On Wed, 07 Jun 2017 at 10:36:17 +0200, Wouter Verhelst wrote:
> On Tue, Jun 06, 2017 at 03:55:48PM +0200, Adam Borowski wrote:
> > freedoom | game-data-packager: prboom-plus
> > * DEBATABLE: freedoom is too ugly to live, shareware Doom has assets missing
> >   for running pretty much anything Doom-related (and AFAIK its license
> >   forbids add-ons).
> 
> freedoom is quite fun, actually, IMHO. I think this should be a Depends
> rather than a Recommends, but perhaps there's a way to use a doom engine
> without wads? Dunno.

prboom-plus is not useful without Doom-compatible wad files, but
maybe you are going to use it to play Doom (shareware or commercial),
Freedoom (Free) or Chex Quest (gratis) wad files obtained other than
via Debian, so a Depends would be too strong IMO.

This is analogous to how we don't give ScummVM a Depends on any particular
SCUMM game, and we don't give the darkplaces Quake engine a Depends on
either Quake data, OpenQuartz, Nexuiz, Xonotic or any of the various other
games it can play (many of them not in Debian).

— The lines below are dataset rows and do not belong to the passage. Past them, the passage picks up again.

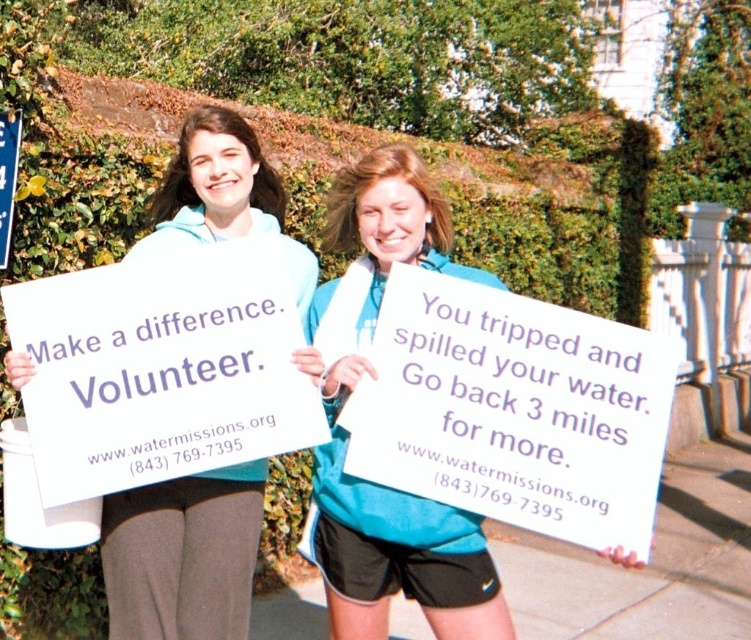 Is white paper sign at center above matte blue sweatshirt at center?

Actually, white paper sign at center is below matte blue sweatshirt at center.

Which is above, white paper sign at center or matte blue sweatshirt at center?

matte blue sweatshirt at center

The height and width of the screenshot is (640, 751). What do you see at coordinates (397, 556) in the screenshot?
I see `white paper sign at center` at bounding box center [397, 556].

This screenshot has width=751, height=640. I want to click on white paper sign at center, so click(397, 556).

Does white paper sign at center appear on the right side of blue plastic sign at upper left?

Yes, white paper sign at center is to the right of blue plastic sign at upper left.

Does white paper sign at center have a lesser width compared to blue plastic sign at upper left?

Incorrect, white paper sign at center's width is not less than blue plastic sign at upper left's.

Where is `white paper sign at center`? This screenshot has width=751, height=640. white paper sign at center is located at coordinates (397, 556).

You are a GUI agent. You are given a task and a screenshot of the screen. Output one action in this format:
    pyautogui.click(x=<x>, y=<y>)
    Task: Click on the white paper sign at center
    The height and width of the screenshot is (640, 751).
    Given the screenshot: What is the action you would take?
    pyautogui.click(x=397, y=556)

Is point (160, 609) closer to camera compared to point (8, 220)?

Yes.

Image resolution: width=751 pixels, height=640 pixels. What are the coordinates of `matte blue sweatshirt at center` in the screenshot? It's located at (182, 556). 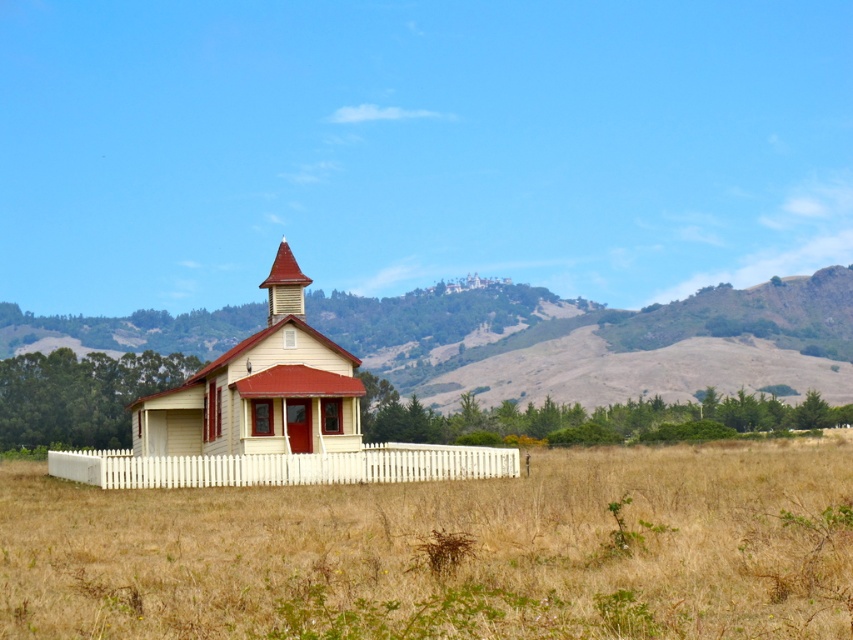 You are standing in front of the building and want to walk towards the dry grass at center. Which direction should you walk relative to the light yellow wood church at center?

The dry grass at center is below the light yellow wood church at center, so you should walk downward towards the dry grass at center.

You are standing in front of the building and want to take a photo that includes both the rugged brown hillside at center and the shiny red wood spire at center. Which object should you position closer to the left side of your camera frame to capture both in the shot?

The rugged brown hillside at center is positioned on the left side of the shiny red wood spire at center, so to include both in your photo, position the rugged brown hillside at center closer to the left side of your camera frame.

You are standing in front of the light yellow wood church at center and want to walk towards the rugged brown hillside at center. Which direction should you face to walk directly towards it?

The rugged brown hillside at center is positioned on the left side of the light yellow wood church at center, so you should face to the left to walk directly towards it. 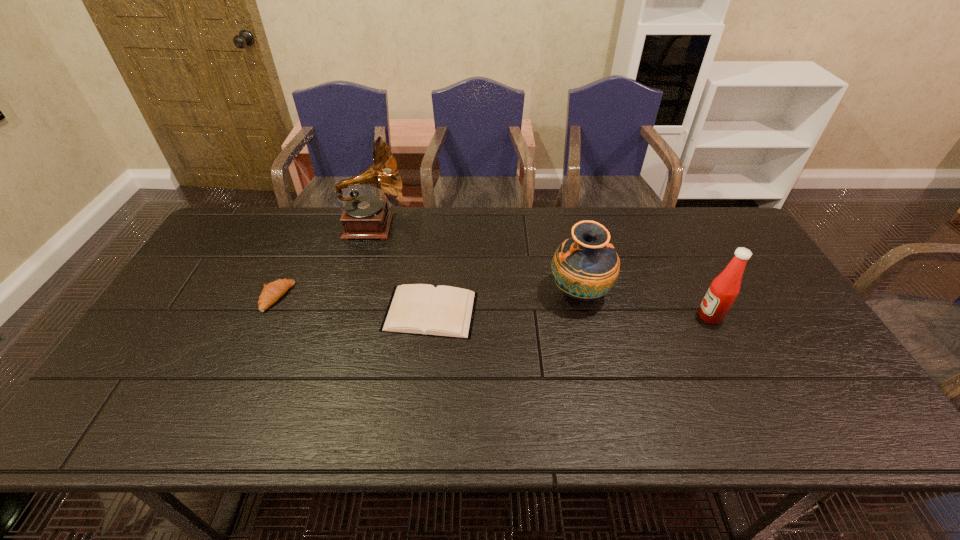 The image size is (960, 540). In order to click on empty location between the leftmost object and the condiment in this screenshot , I will do `click(493, 307)`.

Choose which object is the third nearest neighbor to the hardback book. Please provide its 2D coordinates. Your answer should be formatted as a tuple, i.e. [(x, y)], where the tuple contains the x and y coordinates of a point satisfying the conditions above.

[(273, 291)]

Identify which object is the third closest to the rightmost object. Please provide its 2D coordinates. Your answer should be formatted as a tuple, i.e. [(x, y)], where the tuple contains the x and y coordinates of a point satisfying the conditions above.

[(365, 217)]

Where is `blank space that satisfies the following two spatial constraints: 1. on the horn of the hardback book; 2. on the left side of the tallest object`? The width and height of the screenshot is (960, 540). blank space that satisfies the following two spatial constraints: 1. on the horn of the hardback book; 2. on the left side of the tallest object is located at coordinates (349, 312).

This screenshot has width=960, height=540. I want to click on vacant space that satisfies the following two spatial constraints: 1. on the front side of the shortest object; 2. on the right side of the leftmost object, so click(x=270, y=312). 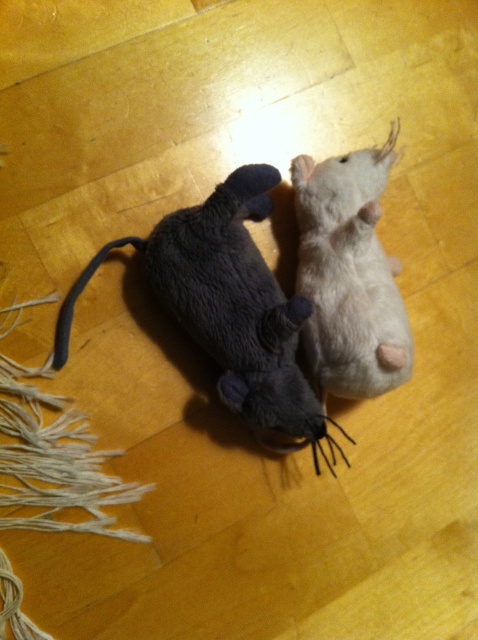 You are a child who wants to place a new toy between the dark gray plush mouse at center and the white soft toy mouse at upper right. Based on their positions, where should you place the new toy?

The dark gray plush mouse at center is positioned on the left side of the white soft toy mouse at upper right, so you should place the new toy between them, ensuring it is between the dark gray plush mouse at center and the white soft toy mouse at upper right.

I'm a big fan of distinguishing between the engine and the user-facing
"game" when packaging game engines that can potentially play more than
one game (as in set of game content with its own gameplay/level design -
for instance Quake III Arena, OpenArena and World of Padman are distinct
games that that happen to share an engine and the vast majority of their
game mechanics). The quake series in contrib exemplify this; there's a
mini-policy at
<https://anonscm.debian.org/cgit/pkg-games/game-data-packager.git/tree/debian/q1/policy.txt>.

The Debian Doom mini-policy takes a different approach, and considers
the engine, not the game content, to be the important user-facing thing.
Wolfenstein 3D in Debian contrib is packaged the same way. I personally
think that this is misguided, and the user-facing things should be
Doom, Doom II, Freedoom etc. Otherwise we have the ridiculous situation
that the Doom game content, Freedoom and Chex Quest are treated as
essentially equivalent (data to be consumed by a Doom engine), which they
are clearly not; and similarly Wolfenstein 3D game content is clearly
not equivalent to its sequel Spear of Destiny, or to Super 3D Noah's Ark.
In each case a player halfway through completing one of those would be
confused and disappointed to get the other after a reinstall :-)

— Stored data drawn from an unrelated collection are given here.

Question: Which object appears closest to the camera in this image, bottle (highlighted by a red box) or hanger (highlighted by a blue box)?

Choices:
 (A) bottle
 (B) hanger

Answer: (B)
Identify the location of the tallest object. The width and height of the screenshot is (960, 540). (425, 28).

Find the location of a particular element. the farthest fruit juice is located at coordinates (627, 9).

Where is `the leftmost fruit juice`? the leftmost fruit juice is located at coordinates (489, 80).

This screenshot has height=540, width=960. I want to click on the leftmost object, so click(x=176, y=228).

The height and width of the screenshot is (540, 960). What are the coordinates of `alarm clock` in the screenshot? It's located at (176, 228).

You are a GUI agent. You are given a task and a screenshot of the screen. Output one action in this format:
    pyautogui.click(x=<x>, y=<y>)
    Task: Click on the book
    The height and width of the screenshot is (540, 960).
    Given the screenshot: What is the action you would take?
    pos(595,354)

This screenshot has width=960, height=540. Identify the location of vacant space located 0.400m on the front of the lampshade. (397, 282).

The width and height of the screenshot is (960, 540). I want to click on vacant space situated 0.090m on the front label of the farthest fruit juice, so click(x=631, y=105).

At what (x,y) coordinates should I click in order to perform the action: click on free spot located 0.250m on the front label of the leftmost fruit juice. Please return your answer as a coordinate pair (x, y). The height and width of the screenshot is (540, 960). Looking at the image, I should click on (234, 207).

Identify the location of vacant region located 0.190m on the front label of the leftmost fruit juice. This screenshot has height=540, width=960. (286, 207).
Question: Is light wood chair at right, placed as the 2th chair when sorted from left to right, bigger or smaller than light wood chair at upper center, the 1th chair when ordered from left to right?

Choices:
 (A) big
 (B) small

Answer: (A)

> >   On the other hand, this is an excuse for Doom engines
> >   in main.

The consensus reached between the ftp team and game packagers seems to
be that a game engine packaged like a content-free engine (quakespasm,
ioquake3) can go in main if Free data *exists*, even if that Free data
is not itself present in Debian. yquake2 is still contrib, because we do
not know of any Free data compatible with Quake II engines.

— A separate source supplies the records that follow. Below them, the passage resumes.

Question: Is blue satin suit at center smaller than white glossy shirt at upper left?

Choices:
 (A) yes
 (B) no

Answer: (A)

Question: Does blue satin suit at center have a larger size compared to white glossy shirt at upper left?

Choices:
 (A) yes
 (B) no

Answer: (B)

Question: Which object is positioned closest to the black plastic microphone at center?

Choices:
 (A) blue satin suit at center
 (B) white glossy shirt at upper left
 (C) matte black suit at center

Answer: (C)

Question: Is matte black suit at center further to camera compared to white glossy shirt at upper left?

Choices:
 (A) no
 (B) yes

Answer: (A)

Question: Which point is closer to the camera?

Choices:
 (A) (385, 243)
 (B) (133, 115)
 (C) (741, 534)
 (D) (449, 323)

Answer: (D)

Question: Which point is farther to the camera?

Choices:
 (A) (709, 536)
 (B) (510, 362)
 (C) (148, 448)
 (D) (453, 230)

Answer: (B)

However, a game engine packaged *like a game* (e.g. menu entries
labelled with the name of the game) clearly needs to depend
on appropriate data. For games that are non-distributable (paid-for) like
Return to Castle Wolfenstein and Jedi Academy, I discussed it with the
ftp team and we agreed that "Depends: rtcw-data | game-data-packager" is
appropriate for contrib - conceptually, the game depends on either the
proprietary data (unsatisfiable within Debian+contrib+non-free), or a
way to get it installed to the right place (satisfiable within contrib).